A hybrid deep learning approach incorporating convolutional and recurrent neural networks classified cardiac rhythms in the MIT-BIH dataset with an average accuracy of 98%.
Does a hybrid deep learning approach accurately classify cardiac beats in ECG signals?
A hybrid deep learning approach combining convolutional and recurrent neural networks achieved 98% average accuracy in classifying cardiac rhythms on the MIT-BIH dataset.

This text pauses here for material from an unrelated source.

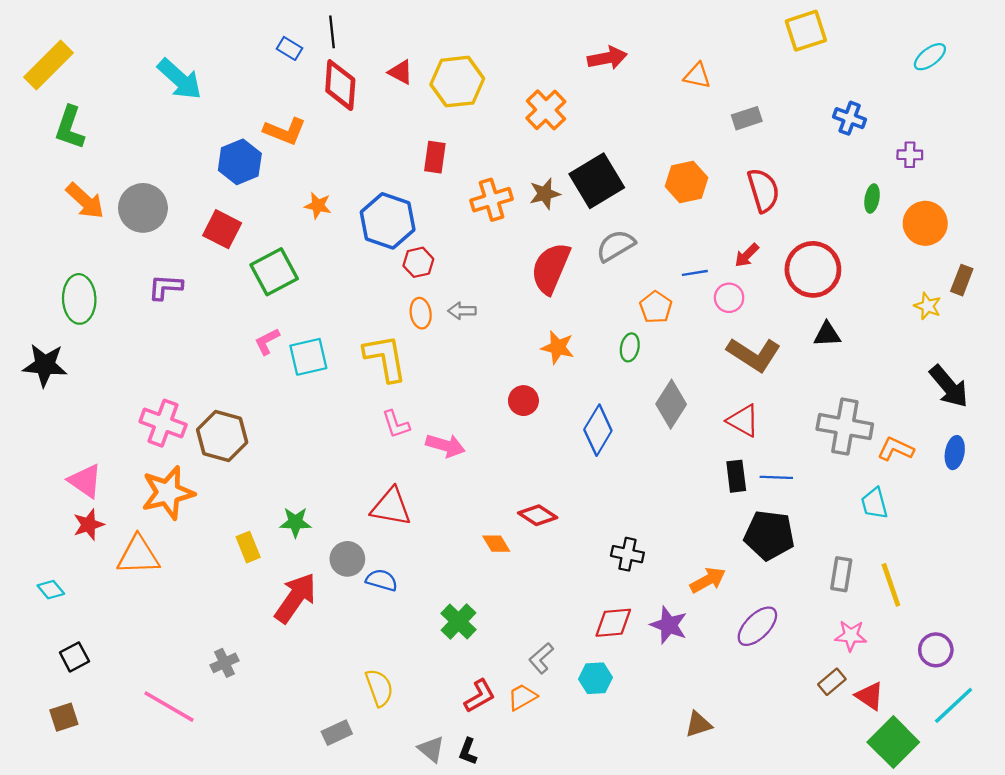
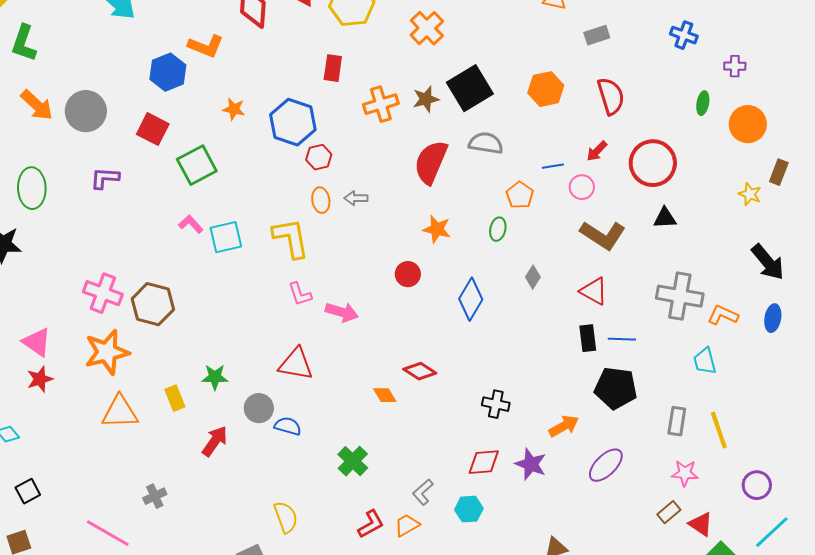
gray semicircle: (616, 246) -> (486, 143), turned 40
pink L-shape: (267, 341) -> (191, 224), turned 75
gray diamond: (671, 404) -> (533, 277), size x0.6
orange triangle: (138, 555) -> (120, 412), moved
red arrow: (295, 598) -> (215, 441), size x0.7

Electrocardiogram (ECG) signal is used recent days to identify the abnormalities related to heart beat of human and to identify the functionality of cardiovascular system. Now a days this ECG signal is very much useful to classify the heartbeats. Several researchers have shown much interest in this area, but still much more analysis is still need to classify data more accurately. This paper has introduced a hybrid approach for deep learning by incorporating both the revolution and a recurrent deep neural network to reliably identify the cardiac beats by using five rhythms. The method on the MIT-BIH Diagnostics dataset of PhysionNets has been tested. According to results, the proposed method will classify the data set in the rhythmic classification by an average of 98 percent.
- et al. (Thu,) conducted a other in Cardiac rhythm abnormalities. Hybrid deep learning approach (convolutional and recurrent neural network) was evaluated on Rhythmic classification accuracy. A hybrid deep learning approach incorporating convolutional and recurrent neural networks classified cardiac rhythms in the MIT-BIH dataset with an average accuracy of 98%.